On 20 October, Liz Truss announced her resignation as the Prime Minister of the United Kingdom. During her resignation speech, the Conservative party leader said she was not able to deliver the mandate upon which she was elected.
Truss’ tenure as the prime minister lasted only 45 days, making her the shortest-serving post-War Prime Minister in UK history.
Truss was initially appointed after a Conservative leadership election that was held after her predecessor, Boris Johnson’s resignation. She was also the last Prime Minister to be sworn in by the late-Queen Elizabeth II, just two days before her passing on 6 September.
During her appointment, Truss promised tax cuts funded by borrowings, deregulation and a sharp shift to the right on cultural and social issues. However, she later acknowledged that she was not able to deliver the mandate given to her.

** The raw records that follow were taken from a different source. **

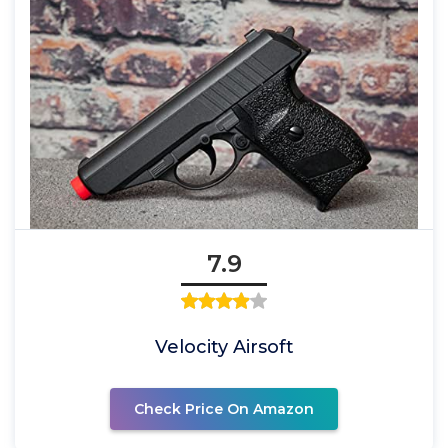
7.9
Velocity Airsoft
Check Price On Amazon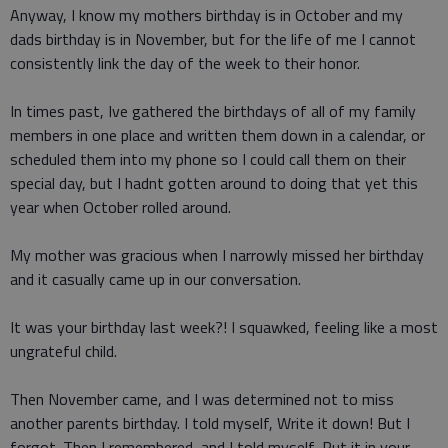
Anyway, I know my mothers birthday is in October and my
dads birthday is in November, but for the life of me I cannot
consistently link the day of the week to their honor.
In times past, Ive gathered the birthdays of all of my family
members in one place and written them down in a calendar, or
scheduled them into my phone so I could call them on their
special day, but I hadnt gotten around to doing that yet this
year when October rolled around.
My mother was gracious when I narrowly missed her birthday
and it casually came up in our conversation.
It was your birthday last week?! I squawked, feeling like a most
ungrateful child.
Then November came, and I was determined not to miss
another parents birthday. I told myself, Write it down! But I
forgot. Then I remembered, and I told myself, Put it in your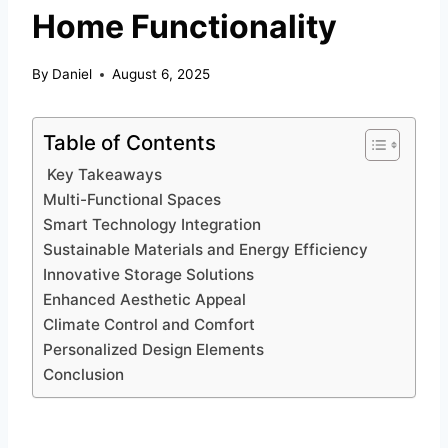
Home Functionality
By
Daniel
August 6, 2025
Table of Contents
Key Takeaways
Multi-Functional Spaces
Smart Technology Integration
Sustainable Materials and Energy Efficiency
Innovative Storage Solutions
Enhanced Aesthetic Appeal
Climate Control and Comfort
Personalized Design Elements
Conclusion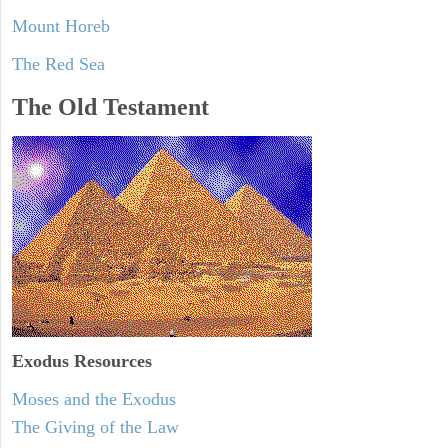
Mount Horeb
The Red Sea
The Old Testament
Exodus
Resources
Moses and the Exodus
The Giving of the Law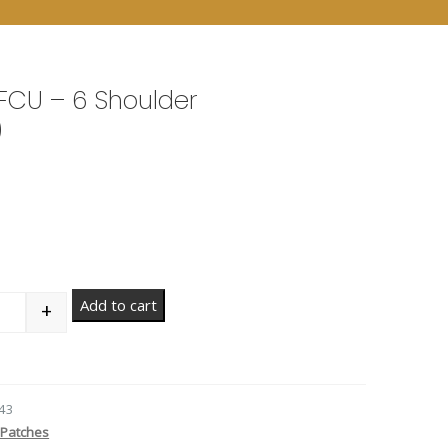
FCU – 6 Shoulder
)
Add to cart
+
antity
43
Patches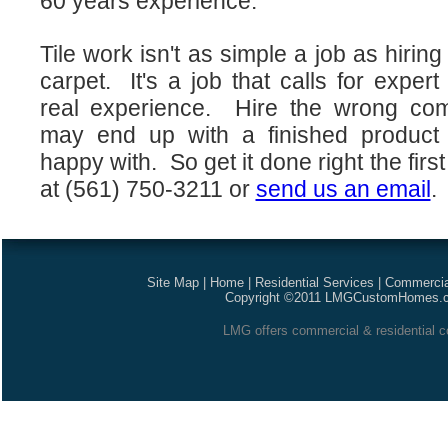
60 years experience.
Tile work isn't as simple a job as hirin
carpet. It's a job that calls for expe
real experience. Hire the wrong co
may end up with a finished product 
happy with. So get it done right the fir
at (561) 750-3211 or
send us an email
.
Site Map
|
Home
|
Residential Services
|
Commercia
Copyright ©2011 LMGCustomHomes.com
LMG offers commercial & residential co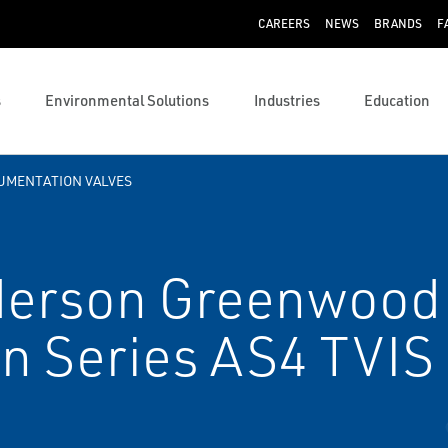
CAREERS
NEWS
BRANDS
F
s
Environmental Solutions
Industries
Education
UMENTATION VALVES
erson Greenwood
n Series AS4 TVIS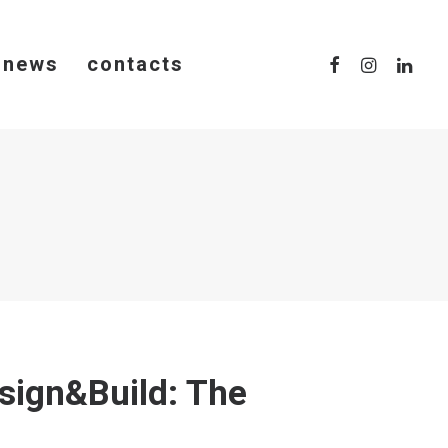
news
contacts
sign&Build: The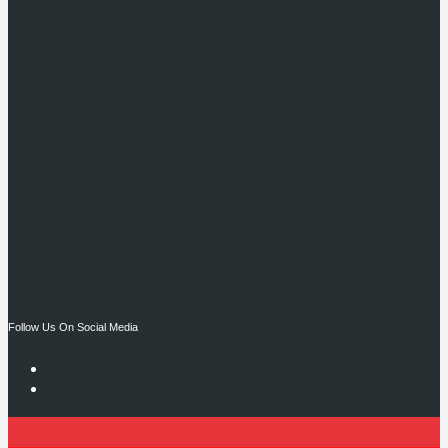
Follow Us On Social Media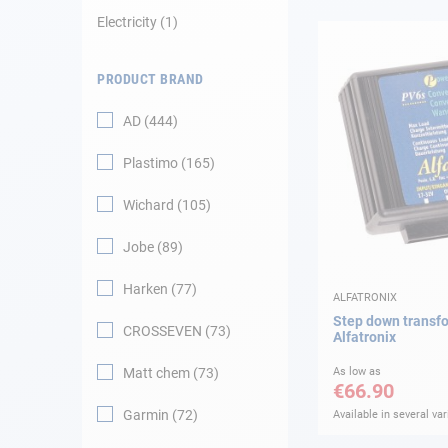
Electricity
1
Navigation
PRODUCT BRAND
Clothes
AD
444
Leisure
Plastimo
165
Appendices
Wichard
105
Engine
Jobe
89
Harken
77
Fittings
ALFATRONIX
Step down transf
CROSSEVEN
73
Alfatronix
Maintenance
Matt chem
73
As low as
€66.90
Gift card - AD
Guide
Garmin
72
Available in several var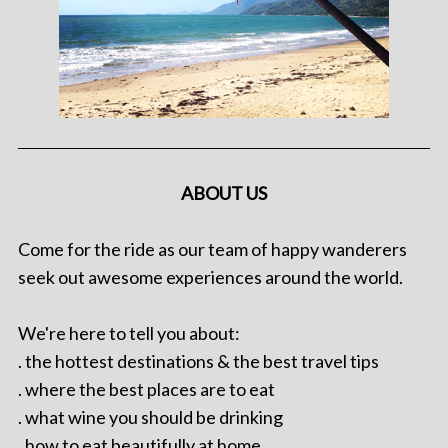
ABOUT US
Come for the ride as our team of happy wanderers
seek out awesome experiences around the world.
We're here to tell you about:
. the hottest destinations & the best travel tips
. where the best places are to eat
. what wine you should be drinking
. how to eat beautifully at home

“I recognise though, given the situation, I cannot deliver the mandate on which I was elected by the Conservative Party. I have therefore spoken to His Majesty the King to notify him that I am resigning as leader of the Conservative Party,” she said.
Meanwhile, her time as the Prime Minister was marked by a highly controversial and largely unpopular ‘mini-budget’ presented by her finance minister, Kwasi Kwarteng, on 23 September. The budget later caused the Pound Sterling to fall to its 37-year low against the American Dollar.
Before her resignation, Truss said that she received information that a group of over 100 MPs submitted letters of no confidence against her leadership.
Truss will remain as the prime minister until a successor has been chosen.
Similarities in Malaysia
After Liz Truss announced her resignation, DAP Chairman Lim Guan Eng compared the situation in the UK to that of Malaysia and said that they share a lot of similarities.
In a statement, Lim claims that Truss’ economic policy failures and U-turns are similar to that of Malaysia, with the same and worse faced by the people and businesses under caretaker Prime Minister Sabri.
“Ismail Sabri recently made three U-turns in a single week on his rationale for dissolving Parliament to call for snap elections,” Lim said.
He then said that, unlike Truss who proudly relinquish her position, Ismail Sabri has chosen to remain “unrepentant about his failures and has chosen instead to brazenly ask for Malaysians to return Umno and him to power”.
“Liz Truss’ resignation is a timely reminder of the importance of political accountability for mismanaging the economy and that Malaysians must punish Umno and Ismail Sabri for policy failures and U-turns,” Lim added.